I can’t believe I just said that. I just called Robert my dad. The rush of love I feel for him overwhelms me. I do love Robert. Loads. I moan about him all the time. I’m jealous of how he’s always boasting about Jay and Lola’s school stuff… But I’m starting to get how he loves me too: when he gave me the money for new clothes; how he’s never once said a word about me supporting myself or moving out; that time he came with me for a midwife appointment I’d forgotten to tell Mum about; driving me and a vomit-covered Aaron back from the Duchess. I think about the closed account in my heart that used to belong to my father and I realize that without noticing, I’ve been transferring all that credit to Robert – and some.
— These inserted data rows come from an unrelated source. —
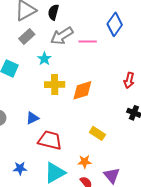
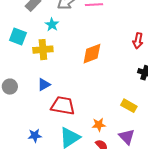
yellow cross: (55, 84) -> (43, 50), moved
yellow rectangle: (97, 133) -> (129, 106), moved

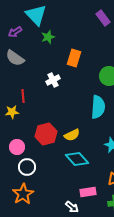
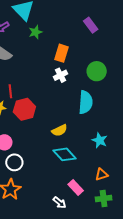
purple rectangle: (103, 18) -> (91, 25), moved
white cross: (53, 80) -> (60, 75), moved
red hexagon: (46, 134) -> (24, 109), moved
pink rectangle: (88, 192) -> (76, 187), turned 56

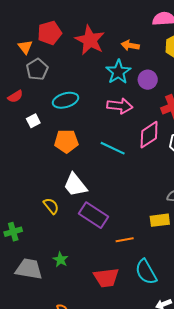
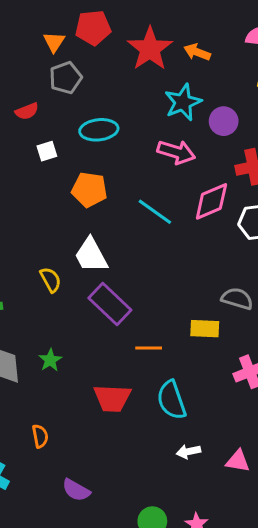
orange arrow: (130, 45) -> (197, 52), moved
The midwife claps her hands and the murmuring of mum-to-be bonding quietens down. I shift in my chair and it makes a farting sound. Charming. Even the chair is against me. I shove in a biscuit and glare at anyone who dares make eye contact.

Ten minutes in and I’m tempted to walk out. So far I have heard too many men ask questions about lady parts that make even me – the owner of actual lady parts – feel queasy. How are these people ever going to have sex with each other ever again? Not that sex is the first thing on my mind when I see the midwife push a plastic doll through a frighteningly life-sized rubber vagina.

One of the men actually asks if the doll is to scale.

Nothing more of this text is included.